A presidente do Tribunal Superior Eleitoral (TSE), ministra Cármen Lúcia, determinou, na última sexta-feira (30/1), a suspensão da divulgação de uma pesquisa eleitoral que apontava vantagem do senador Flávio Bolsonaro (PL) sobre o presidente Luiz Inácio Lula da Silva (PT) em um eventual segundo turno, por falta de registro prévio na Justiça Eleitoral.
O levantamento foi publicado pela consultoria mexicana Áltica Research na última terça-feira (27/1), no qual trazia um panorama sobre a avaliação do atual governo e intenção de voto para as eleições presidenciais deste ano, sem o registro obrigatório no TSE.
De acordo com a empresa, o levantamento foi feito entre os dias 23 e 25 de janeiro, com 1.200 entrevistados com 18 anos ou mais em todo o Brasil.
A pesquisa, não regulamentada, mostrou uma vantagem do senador Flávio Bolsonaro (PL) sobre o presidente Luiz Inácio Lula da Silva (PT) em um possível 2º turno. Filho do ex-presidente Jair Bolsonaro (PL) aparecia com 48% das intenções, enquanto Lula 46%, dentro da margem de erro de 2,83%.
O estudo empregou um painel web recrutado por river sampling, cuja composição foi depois ajustada para espelhar a distribuição da população brasileira.
A decisão liminar do TSE se deu após representação proposta pelo deputado federal Lindbergh Farias (PT-RJ) durante o recesso forense. O parlamentar afirmou que a empresa divulgou, em plataformas digitais de grande alcance, um levantamento com percentuais, comparações entre cenários e projeções relativas à eleição presidencial no Brasil sem o registro obrigatório no Sistema de Registro de Pesquisas Eleitorais (PesqEle) do TSE.

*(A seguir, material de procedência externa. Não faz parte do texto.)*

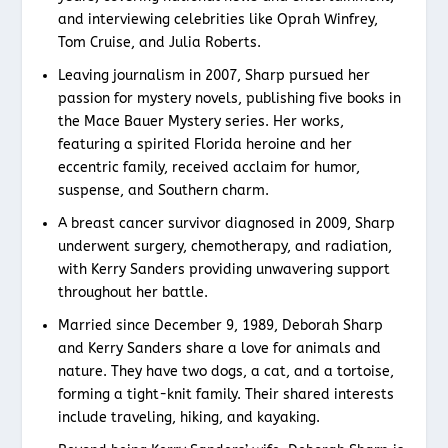
and interviewing celebrities like Oprah Winfrey,
Tom Cruise, and Julia Roberts.
Leaving journalism in 2007, Sharp pursued her
passion for mystery novels, publishing five books in
the Mace Bauer Mystery series. Her works,
featuring a spirited Florida heroine and her
eccentric family, received acclaim for humor,
suspense, and Southern charm.
A breast cancer survivor diagnosed in 2009, Sharp
underwent surgery, chemotherapy, and radiation,
with Kerry Sanders providing unwavering support
throughout her battle.
Married since December 9, 1989, Deborah Sharp
and Kerry Sanders share a love for animals and
nature. They have two dogs, a cat, and a tortoise,
forming a tight-knit family. Their shared interests
include traveling, hiking, and kayaking.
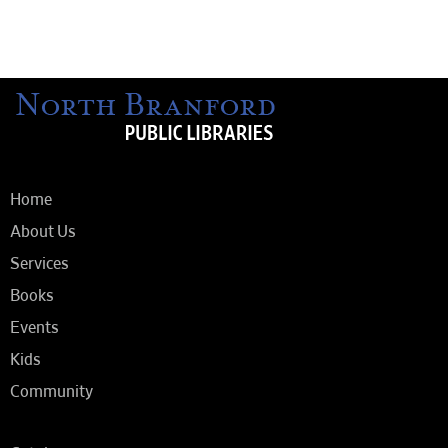
Home
About Us
Services
Books
Events
Kids
Community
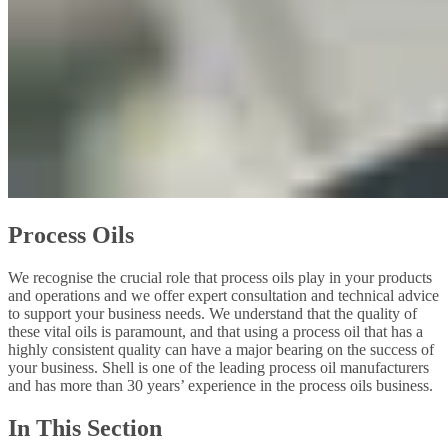
Process Oils
We recognise the crucial role that process oils play in your products
and operations and we offer expert consultation and technical advice
to support your business needs. We understand that the quality of
these vital oils is paramount, and that using a process oil that has a
highly consistent quality can have a major bearing on the success of
your business. Shell is one of the leading process oil manufacturers
and has more than 30 years’ experience in the process oils business.
In This Section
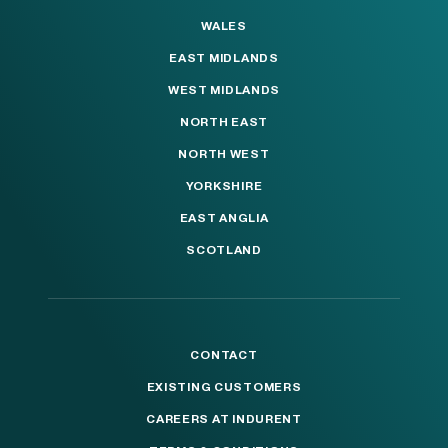
WALES
EAST MIDLANDS
WEST MIDLANDS
NORTH EAST
NORTH WEST
YORKSHIRE
EAST ANGLIA
SCOTLAND
CONTACT
EXISTING CUSTOMERS
CAREERS AT INDURENT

No site institucional, a empresa mexicana detalha que o levantamento foi feito e financiado de forma independente como parte do projeto “Painel Opiniões Públicas América Latina 2026″. A empresa já excluiu a pesquisa das redes sociais.
Ao analisar o caso, a ministra considerou que a ausência de registro de pesquisa e a circulação da informação em ambiente digital representam risco à formação da opinião pública. Neste contexto, a magistrada adotou medida imediata para interromper a divulgação.

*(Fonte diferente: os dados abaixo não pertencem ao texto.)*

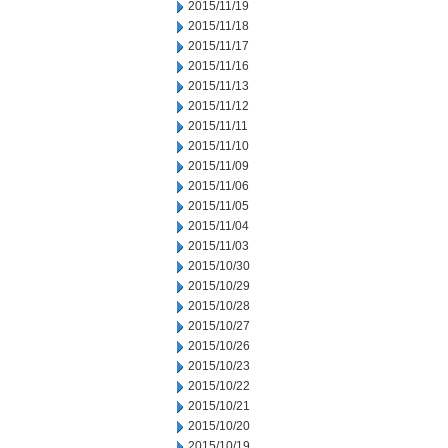
2015/11/19
2015/11/18
2015/11/17
2015/11/16
2015/11/13
2015/11/12
2015/11/11
2015/11/10
2015/11/09
2015/11/06
2015/11/05
2015/11/04
2015/11/03
2015/10/30
2015/10/29
2015/10/28
2015/10/27
2015/10/26
2015/10/23
2015/10/22
2015/10/21
2015/10/20
2015/10/19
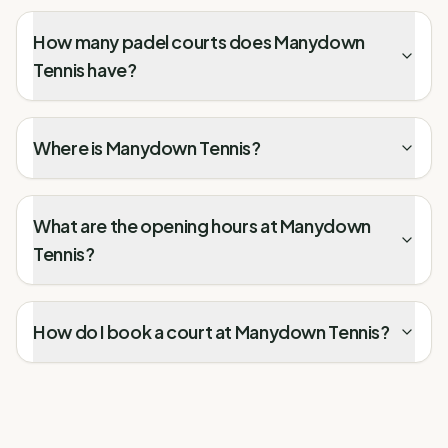
How many padel courts does Manydown
Tennis have?
Where is Manydown Tennis?
What are the opening hours at Manydown
Tennis?
How do I book a court at Manydown Tennis?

De acordo com legislação do TSE, toda pesquisa de opinião pública sobre eleições ou candidatas e candidatos seja registrada com antecedência mínima de cinco dias, a partir do 1º de janeiro do ano eleitoral.
Regras
Cármen Lúcia entendeu que a irregularidade da pesquisa ocorreu no momento em que o levantamento é divulgado sem registro, ainda que o conteúdo seja retirado posteriormente.
Na decisão, a ministra do STF ressaltou ainda que as empresas brasileiras ou estrangeiras estão sujeitas às regras da legislação eleitoral brasileira sempre que suas ações tiverem impacto sobre o processo eleitoral, cujas consequências são imediatas e graves.
Com a decisão liminar, a empresa foi obrigada a interromper a divulgação dos resultados da pesquisa não registrada. A Lei das Eleições ainda prevê o pagamento de multa no valor de até R$ 106 mil. O processo será analisado posteriormente pela ministra relatora Vera Lúcia, a quem os autos serão encaminhados com o fim do recesso forense.
A empresa foi notificada por meio eletrônico para apresentar defesa no prazo de dois dias, e o Ministério Público Eleitoral (MPE) foi intimado a se manifestar no prazo de um dia.